Okay… I was actually motivated enough by that to look up what the fuck. It’s a Jewish thing, but the explanation was lacking when working with our friend Google, so I went and asked my Jewish supervisor at my regular job, after properly scolding him for the murder of Our Lord and Savior Jesus Christ. His reply was to stare at me blankly and say, “String?”
He also told me that Jesus was crossing against the light and his death was accidental because Jewish women can’t drive and maybe it was dark out.
So I said Judaism was a flash in the pan and wouldn’t outlast the century.
Anyway, with no answers coming, I resorted to blurting out the question every time anyone stepped into my office, because that’s how you make people go away.
“Hey, Nacho—“
“ARE YOU JEWISH?!!? Do you know about string?”
No real answers that way, I guess. I’m constantly weighing what’s important in my life – driving people off and living in fucking peace for just fucking five minutes or getting answers to crazy shit. I feel plagued by crazy shit and, therefore, often pining for human companionship where I and a special someone (no fatties) can reach a mutual intellectual conclusion as to why people need to tie up trucks with string, or can’t read simple directions, or ride the train smelling like shit without the excuse of vagrancy.
I realize, though, that all of my anti-social behavior stems from constant customer service.

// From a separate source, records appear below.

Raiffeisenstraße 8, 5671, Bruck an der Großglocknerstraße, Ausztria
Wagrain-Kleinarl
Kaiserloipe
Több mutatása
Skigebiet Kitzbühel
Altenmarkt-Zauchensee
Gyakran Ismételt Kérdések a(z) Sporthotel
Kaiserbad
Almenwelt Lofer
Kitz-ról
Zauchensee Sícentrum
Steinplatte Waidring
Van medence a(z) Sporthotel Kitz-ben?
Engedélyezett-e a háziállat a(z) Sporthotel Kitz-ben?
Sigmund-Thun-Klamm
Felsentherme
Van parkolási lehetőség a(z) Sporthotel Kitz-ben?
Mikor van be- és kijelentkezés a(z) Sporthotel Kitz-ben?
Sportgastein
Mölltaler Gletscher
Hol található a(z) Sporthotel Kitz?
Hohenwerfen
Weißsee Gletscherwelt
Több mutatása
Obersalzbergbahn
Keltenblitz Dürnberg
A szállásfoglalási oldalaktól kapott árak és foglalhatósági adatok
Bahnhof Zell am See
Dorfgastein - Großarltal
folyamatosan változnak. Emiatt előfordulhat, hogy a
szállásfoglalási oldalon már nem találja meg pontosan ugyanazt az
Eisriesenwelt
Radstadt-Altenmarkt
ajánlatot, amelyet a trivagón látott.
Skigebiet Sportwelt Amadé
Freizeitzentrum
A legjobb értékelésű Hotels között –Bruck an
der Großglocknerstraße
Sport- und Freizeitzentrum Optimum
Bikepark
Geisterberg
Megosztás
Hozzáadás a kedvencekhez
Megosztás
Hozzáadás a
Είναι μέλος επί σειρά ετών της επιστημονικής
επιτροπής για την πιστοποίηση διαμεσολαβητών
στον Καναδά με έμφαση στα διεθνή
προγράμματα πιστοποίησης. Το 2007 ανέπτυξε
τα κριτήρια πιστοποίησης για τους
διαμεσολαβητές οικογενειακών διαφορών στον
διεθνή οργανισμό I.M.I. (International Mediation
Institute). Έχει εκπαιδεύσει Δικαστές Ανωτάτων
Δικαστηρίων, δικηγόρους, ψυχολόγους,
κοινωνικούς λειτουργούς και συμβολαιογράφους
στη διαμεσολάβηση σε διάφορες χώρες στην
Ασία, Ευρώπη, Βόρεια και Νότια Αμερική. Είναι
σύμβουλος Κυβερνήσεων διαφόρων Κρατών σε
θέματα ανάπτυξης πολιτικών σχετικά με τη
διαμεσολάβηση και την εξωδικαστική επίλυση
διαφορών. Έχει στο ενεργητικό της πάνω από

Five days a week at my normal job talking to people on the phone who fill me with a desire to fly out to where they live, knock on their door, and then vomit on them. Then the weekends consumed by the weddings where my entire shift is spent turning the thermostat up or down to suit the needs of the guests. That’s fine but, literally, I’ll have to make a change every five minutes. Several times, guests have lined up at my desk with conflicting temperature complaints and it’s turned into a battle amongst themselves, during which I slip out the backdoor and lie down on a picnic table somewhere in the dark gardens.
At least talking to idiots on the phone has an out. I can hang up on them, or they’ll go away eventually. I’m a captive at the weddings, forced to face these soulless fucks and cater to them. Okay — thermostat shenanigans make sense. But I’ve had brides accuse me of making it rain. One wedding planner asked me if it was possible to remove a 150 year old oak that was in the shot behind the happy couple. It looked a little too old and gnarly and could it be cut down before the ceremony – which was taking place in 20 minutes!

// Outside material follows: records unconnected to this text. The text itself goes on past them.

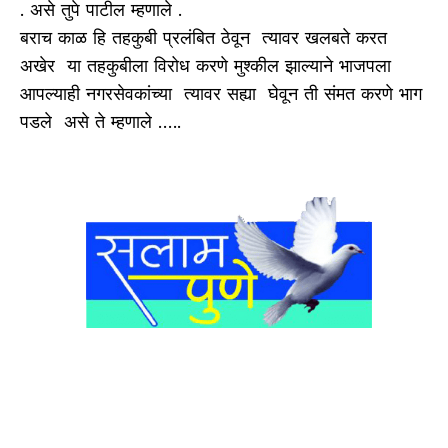
. असे तुपे पाटील म्हणाले .
बराच काळ हि तहकुबी प्रलंबित ठेवून त्यावर खलबते करत
अखेर या तहकुबीला विरोध करणे मुश्कील झाल्याने भाजपला
आपल्याही नगरसेवकांच्या त्यावर सह्या घेवून ती संमत करणे भाग
पडले असे ते म्हणाले …..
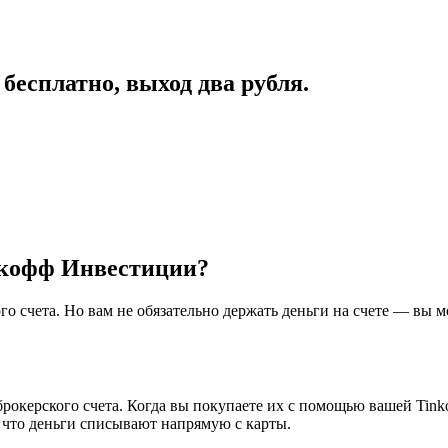
есплатно, выход два рубля.
ькофф Инвестиции?
го счета. Но вам не обязательно держать деньги на счете — вы
брокерского счета. Когда вы покупаете их с помощью вашей Tinko
, что деньги списывают напрямую с карты.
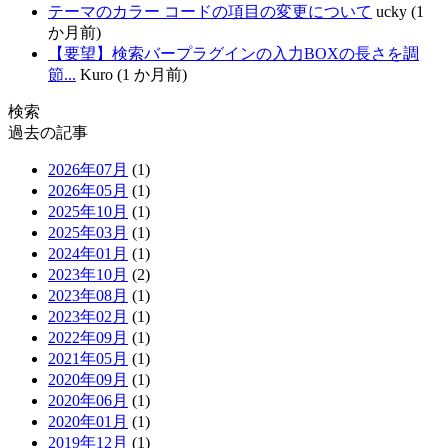
テーマのカラー コードの項目の変更について
ucky (1
か月前)
【要望】検索バープラグインの入力BOXの長さを調
節...
Kuro (1 か月前)
検索
過去の記事
2026年07月
(1)
2026年05月
(1)
2025年10月
(1)
2025年03月
(1)
2024年01月
(1)
2023年10月
(2)
2023年08月
(1)
2023年02月
(1)
2022年09月
(1)
2021年05月
(1)
2020年09月
(1)
2020年06月
(1)
2020年01月
(1)
2019年12月
(1)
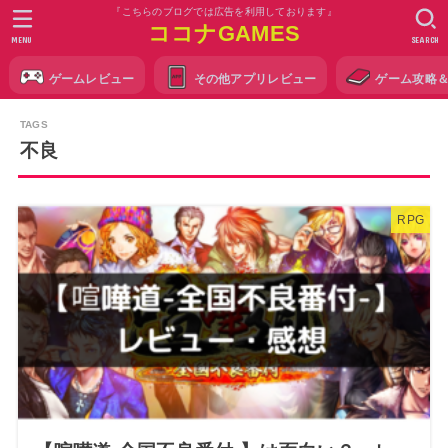
『こちらのブログでは広告を利用しております』
ココナGAMES
MENU
SEARCH
ゲームレビュー
その他アプリレビュー
ゲーム攻略
不良
RPG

This is how the world works. It’s how people think. I am more afraid of insane wedding planners and people on the phone who don’t know their name or address than I am of all those serial killers amongst us. With the killers, you know how it’s going to play out. A little bit of rape, a little bit of mutilation, death. Amen. I’m not afraid of being abducted and slowly murdered because, then, once they’re done fucking my eye socket, it’ll all be over. No more bills, no more rent, no more having to be nice to people and not being able to throw up on them.
If I could have any superpower, it would be the ability to throw up at will. And I mean serious pea soup projectile freakish puke. I’d spend every day walking down a different street picking people out at random, gripping them by the shoulders, and spraying them with an unrelenting blast of the foulest vomit ever.
Maybe I’ve been living in the city too long? No! I’ll not be self-deprecating. Let’s face it – 90% of the people in DC fucking deserve to be covered in puke. And it’s my god-given duty to deliver that puke. Yes! To run up to people on the street all 28 Days Later style and grab them and slam them to the ground and puke on them like a dog that just ate an entire German Chocolate Cake.
Sorry, that’s a tangent. Will someone just tell me what the fuck is up with the string?